Inhaled beta-2 adrenergic receptor agonists, such as albuterol and inhaled corticosteroids, are primary treatments for asthma episodes. Some patients with acute exacerbation of asthma become unresponsive to beta-2 adrenergic natriuretic receptor agonists, significantly limiting treatment options and increasing risk.
We have submitted an INDA, or Initial New Drug Application, with a clinical trial protocol to the FDA for a proof-of-concept trial for asthma using a subcutaneously administered formulation of PL-3994. The FDA has reviewed the IND application and protocol and has informed us this trial may proceed at any time.
We have also commenced development of an inhaled formulation of PL-3994. We are now seeking a development and marketing partner for PL-3994, which would include both the proof-of-concept, human trial for asthma using the subcutaneously administered formulation, and the development of the inhaled formulation as well.
We do not intend to initiate either the proof of concept human trial or the preclinical inhaled toxicity studies unless and until we reach agreement with a developing a marketing partner or receive funding for these activities from a third-party such as a grant-funding agency such as the federal government.
Now for the melanocortin receptors obesity and diabetes program, which, as you know, is partnered with AstraZeneca. The development of lead compounds targeting the MCR-4 receptor is progressing under the direction of AstraZeneca and we anticipate that clinical trials will be initiated in the first half of calendar year 2011.
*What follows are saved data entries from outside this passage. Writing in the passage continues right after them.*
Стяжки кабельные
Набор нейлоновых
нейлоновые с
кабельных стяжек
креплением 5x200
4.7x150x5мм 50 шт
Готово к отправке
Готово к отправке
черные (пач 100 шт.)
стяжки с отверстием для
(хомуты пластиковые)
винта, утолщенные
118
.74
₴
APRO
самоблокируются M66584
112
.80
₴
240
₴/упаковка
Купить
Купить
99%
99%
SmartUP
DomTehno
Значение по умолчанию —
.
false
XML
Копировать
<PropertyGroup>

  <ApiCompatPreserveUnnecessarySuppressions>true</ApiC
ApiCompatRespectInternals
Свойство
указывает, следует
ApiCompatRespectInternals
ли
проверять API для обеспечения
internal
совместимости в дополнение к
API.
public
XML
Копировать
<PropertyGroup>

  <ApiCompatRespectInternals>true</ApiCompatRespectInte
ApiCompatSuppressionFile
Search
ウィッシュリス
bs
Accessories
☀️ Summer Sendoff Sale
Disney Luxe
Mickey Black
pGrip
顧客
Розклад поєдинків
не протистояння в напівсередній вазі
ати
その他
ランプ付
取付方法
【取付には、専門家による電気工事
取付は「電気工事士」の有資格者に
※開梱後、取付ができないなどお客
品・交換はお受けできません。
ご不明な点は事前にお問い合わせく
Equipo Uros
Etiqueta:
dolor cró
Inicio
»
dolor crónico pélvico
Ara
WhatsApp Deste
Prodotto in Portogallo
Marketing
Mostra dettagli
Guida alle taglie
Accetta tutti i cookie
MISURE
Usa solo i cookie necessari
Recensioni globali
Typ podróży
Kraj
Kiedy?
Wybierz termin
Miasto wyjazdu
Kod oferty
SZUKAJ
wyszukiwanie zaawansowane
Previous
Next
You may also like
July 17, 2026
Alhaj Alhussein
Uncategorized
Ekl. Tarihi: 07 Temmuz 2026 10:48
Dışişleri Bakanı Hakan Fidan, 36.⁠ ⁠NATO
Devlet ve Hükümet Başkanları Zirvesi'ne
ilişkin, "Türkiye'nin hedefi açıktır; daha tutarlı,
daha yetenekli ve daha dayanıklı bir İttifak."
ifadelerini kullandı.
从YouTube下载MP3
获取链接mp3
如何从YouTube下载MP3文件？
In addition to the development programs that I have outlined above, the company has a number of interesting preclinical research programs that we intend to seek development and commercialization partnerships for.
In closing, over the past two quarters there have been a number of key accomplishments. We have instituted a strategic strategy to focus on our clinical development programs, eliminating our research activities. We restructured and realigned our workforce to be in line with our strategy and reducing our operating costs. We obtained the regulatory guidance required to move our programs forward and we have conducted a public offering to obtain the funding required.
We believe that these accomplishments have put the company in a strong position to advance our programs and to generate substantial value for our shareholders.
I'd like to thank you for your time today and we look forward to keeping you informed of our progress. Have a good day.
Ladies and gentlemen, this concludes today's conference call. Thank you for your participation.